From 7a32fcb3b29f4db8aed8a85dc58eb958fb118153 Mon Sep 17 00:00:00 2001
From: Georgi Gerganov <ggerganov@gmail.com>
Date: Tue, 25 Apr 2023 23:40:51 +0300
Subject: ggml : add Q8_0 quantization format (rename the old one to Q8_1) (ARM
 NEON) (#1179)

* ggml : add Q8_0 quantization format (rename the old one to Q8_1)

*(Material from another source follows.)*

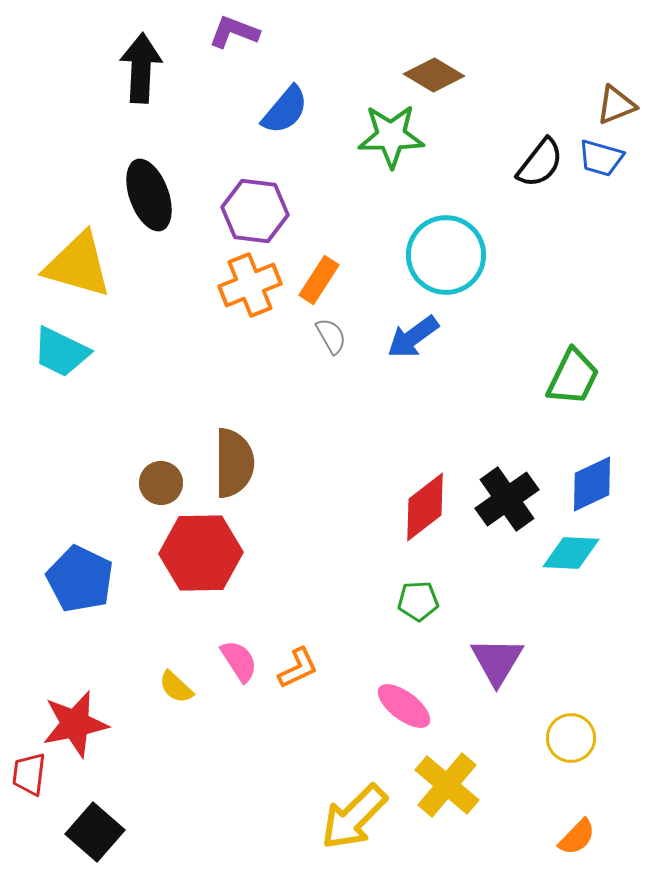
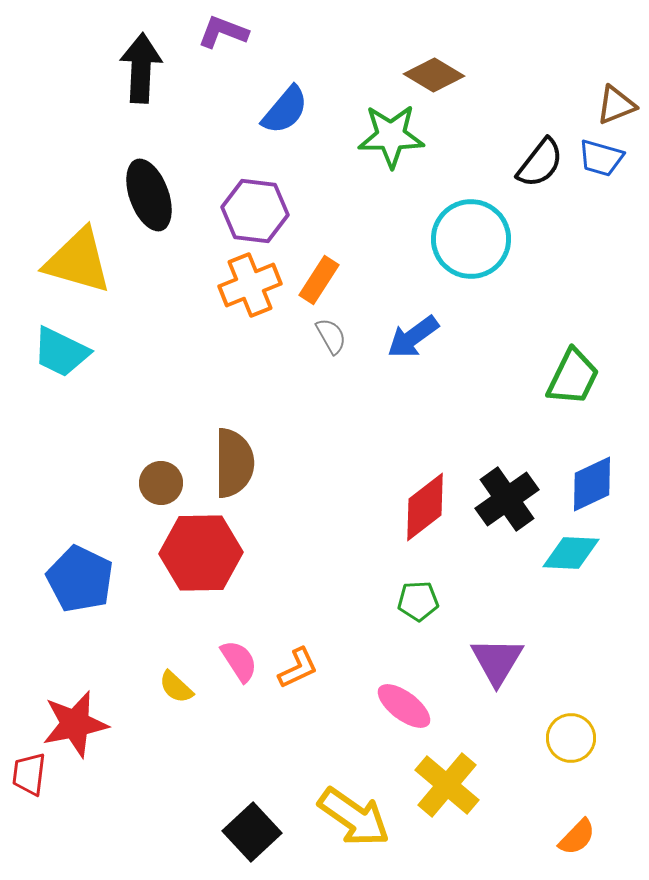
purple L-shape: moved 11 px left
cyan circle: moved 25 px right, 16 px up
yellow triangle: moved 4 px up
yellow arrow: rotated 100 degrees counterclockwise
black square: moved 157 px right; rotated 6 degrees clockwise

* tests : fix test-quantize-fns

* ggml : finalize Q8_0 implementation

* ggml : use q4_0_q8_0 and q4_2_q8_0

* ggml : fix Q8_0 dot product bug (ARM)

* ggml : Q8_0 unroll x2

* ggml : fix bug - using wrong block type

* ggml : extend quantize_fns_t with "vec_dot_type"

* ggml : fix Q8_0 to use 255 values out of 256

* ggml : fix assert using wrong QK4_2 instead of QK4_3
---
 tests/test-quantize-fns.cpp | 14 +++++++-------
 1 file changed, 7 insertions(+), 7 deletions(-)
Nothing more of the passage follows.